HC Deb 07 May 1833 vol 17 cc1031-2
Lord Althorp

rose to defer the third reading of this Bill until to-morrow, not being completely prepared to announce all the alterations that might be desirable in-it.

Mr. Thomas Attwood

expressed his disapprobation of these Savings' Banks. He believed they were instituted by the late Lord Liverpool and the Government at the time, not for the good of the people, but for three different purposes. The first was to draw capital to London, in order to bolster up the funds; the second was, to give the Government the power of putting their hands into the pockets of the people; and the third, to enable them to scourge the people. ["Oh! Oh!"] Hon. Members might express disapprobation as much as they pleased, and the noble Lord might laugh, but his firm belief was, that the great object of Lord Liverpool in this transaction was to get a claw on the people.

Lord Althorp

was astonished that the hon.
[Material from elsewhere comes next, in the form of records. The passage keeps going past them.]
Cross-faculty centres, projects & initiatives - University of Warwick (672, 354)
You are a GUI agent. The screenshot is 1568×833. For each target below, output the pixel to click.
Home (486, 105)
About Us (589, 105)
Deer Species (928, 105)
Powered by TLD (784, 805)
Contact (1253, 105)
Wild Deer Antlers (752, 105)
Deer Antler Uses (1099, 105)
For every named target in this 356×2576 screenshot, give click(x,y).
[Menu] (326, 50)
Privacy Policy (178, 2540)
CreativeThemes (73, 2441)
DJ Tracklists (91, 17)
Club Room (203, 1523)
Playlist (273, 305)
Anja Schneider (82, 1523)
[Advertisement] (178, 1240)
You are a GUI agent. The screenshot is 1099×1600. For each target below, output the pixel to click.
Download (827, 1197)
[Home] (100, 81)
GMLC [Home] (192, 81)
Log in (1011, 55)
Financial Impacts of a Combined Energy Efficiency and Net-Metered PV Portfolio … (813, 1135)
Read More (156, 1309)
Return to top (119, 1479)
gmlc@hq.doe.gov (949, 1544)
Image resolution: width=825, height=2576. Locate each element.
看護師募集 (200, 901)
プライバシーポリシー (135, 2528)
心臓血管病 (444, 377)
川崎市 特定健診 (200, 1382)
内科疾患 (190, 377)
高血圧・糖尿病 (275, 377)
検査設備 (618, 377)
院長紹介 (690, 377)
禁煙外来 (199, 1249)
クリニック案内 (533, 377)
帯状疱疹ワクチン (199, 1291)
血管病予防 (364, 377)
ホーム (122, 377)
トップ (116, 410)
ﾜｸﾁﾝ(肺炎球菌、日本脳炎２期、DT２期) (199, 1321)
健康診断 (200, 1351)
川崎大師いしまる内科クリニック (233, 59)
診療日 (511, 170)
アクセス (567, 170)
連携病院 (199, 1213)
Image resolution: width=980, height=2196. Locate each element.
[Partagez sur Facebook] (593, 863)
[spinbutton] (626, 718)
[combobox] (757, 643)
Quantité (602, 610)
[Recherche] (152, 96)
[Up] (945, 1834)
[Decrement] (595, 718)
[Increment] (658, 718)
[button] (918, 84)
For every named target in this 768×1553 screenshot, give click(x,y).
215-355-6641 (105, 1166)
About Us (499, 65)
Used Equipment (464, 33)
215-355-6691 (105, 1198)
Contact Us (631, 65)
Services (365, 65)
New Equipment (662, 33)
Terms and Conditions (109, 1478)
Member, in addition to these three charges, had not made another, and imputed to Government the introduction of the Savings' Banks Bill, because they wished to realize profit by means of the fractional parts, which could not be taken into account in every money transaction. When the hon. Member imputed to Government three motives for establishing Savings Banks, he might have smiled, but certainly it was not on account of the originality of the hon. Member's ideas, because he had heard something like the same topic urged some nights ago. He was, indeed, quite astonished to hear such arguments coming from the mouths of hon. Members. So far from being an injury to the people, he believed these banks conferred on them the greatest advantages; and, so far from affording the Government the means of trampling on the people, and scourging the people, as the hon. Member expressed it, they had the very contrary effect. Their evident effect was, to render the people independent; and, surely, persons of that description were not the most likely to be trampled on.

Mr. Shaw

could not help expressing his astonishment at the expression made use of by the hon. member for Birmingham. The hon. Member, he believed, had the kindest intentions towards the poor; but he must say, he took the strangest way of showing those intentions by prejudicing the people against disposing of the little spare money they had in a way which was most likely to render them independent and comfortable. He was opposed to the Poor-laws; the hon. Member he believed was in favour of them, and he would just leave it to himself to say which of the two systems were the most likely to cherish independence.

Mr. Slaney

thought, that nothing showed more the good sense and proper feeling of the lower classes than the preference they gave to Government Securities over country bankers. The hon. Member had probably heard the story of Franklin about the two sacks. The empty sack, he said, fell to the ground, but the full sack stood upright. Surely the more property the people had, the more likely were they to be independent. He was happy to find that, though during the crisis of last Session the amount of deposits had diminished, they were now daily increasing.

The third reading of the Bill deferred.